- TASK TO CARRY OUT
Copy each line of the entries that includes the word "wird".

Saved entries
────────────────────────────────────────
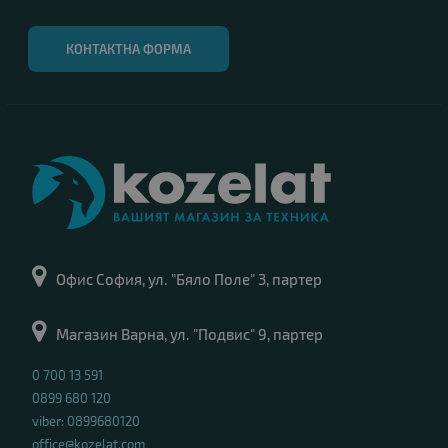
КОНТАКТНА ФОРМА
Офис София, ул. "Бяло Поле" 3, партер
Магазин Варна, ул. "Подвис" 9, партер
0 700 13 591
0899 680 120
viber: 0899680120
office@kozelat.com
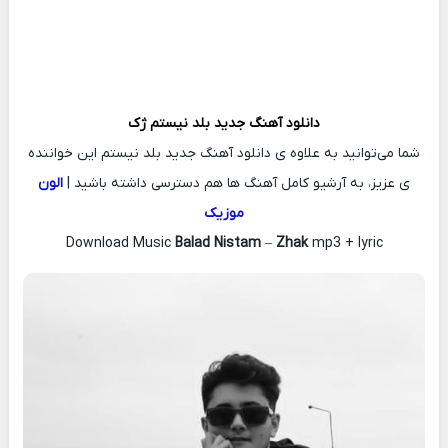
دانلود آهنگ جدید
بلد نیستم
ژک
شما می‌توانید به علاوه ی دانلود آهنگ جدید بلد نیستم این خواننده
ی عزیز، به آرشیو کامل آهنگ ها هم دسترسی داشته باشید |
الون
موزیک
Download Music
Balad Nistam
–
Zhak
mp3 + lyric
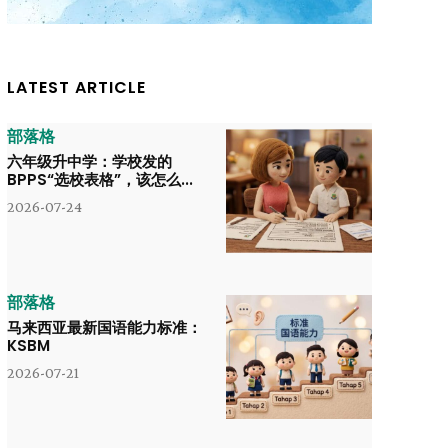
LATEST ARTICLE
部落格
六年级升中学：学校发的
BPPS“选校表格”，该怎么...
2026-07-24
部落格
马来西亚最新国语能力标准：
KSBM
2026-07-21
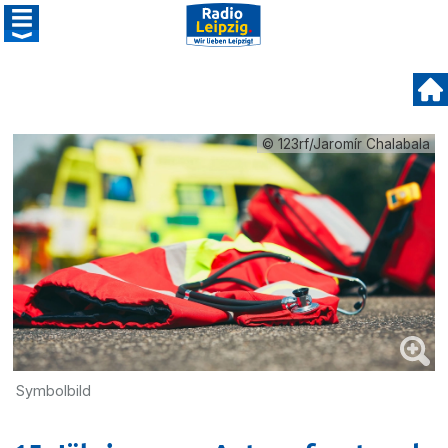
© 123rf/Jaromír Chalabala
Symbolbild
────────────────────────────────────────
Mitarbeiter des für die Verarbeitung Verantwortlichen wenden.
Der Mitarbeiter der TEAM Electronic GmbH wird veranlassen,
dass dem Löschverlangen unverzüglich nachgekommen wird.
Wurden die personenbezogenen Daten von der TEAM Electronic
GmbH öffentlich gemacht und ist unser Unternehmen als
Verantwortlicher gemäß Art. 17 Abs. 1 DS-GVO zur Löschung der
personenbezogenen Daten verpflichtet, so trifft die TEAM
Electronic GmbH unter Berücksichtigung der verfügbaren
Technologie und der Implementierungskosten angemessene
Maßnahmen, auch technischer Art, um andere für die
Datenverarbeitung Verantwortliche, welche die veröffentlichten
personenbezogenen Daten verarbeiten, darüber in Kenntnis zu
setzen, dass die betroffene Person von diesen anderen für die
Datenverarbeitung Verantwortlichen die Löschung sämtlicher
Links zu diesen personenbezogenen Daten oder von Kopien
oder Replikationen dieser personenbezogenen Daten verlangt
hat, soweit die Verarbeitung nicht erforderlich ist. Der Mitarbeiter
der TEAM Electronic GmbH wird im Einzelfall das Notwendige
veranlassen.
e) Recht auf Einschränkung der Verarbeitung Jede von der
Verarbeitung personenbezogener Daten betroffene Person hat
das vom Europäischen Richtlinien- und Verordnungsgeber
────────────────────────────────────────
- ANSWER FOR THIS EXERCISE
Der Mitarbeiter der TEAM Electronic GmbH wird veranlassen,
dass dem Löschverlangen unverzüglich nachgekommen wird.
der TEAM Electronic GmbH wird im Einzelfall das Notwendige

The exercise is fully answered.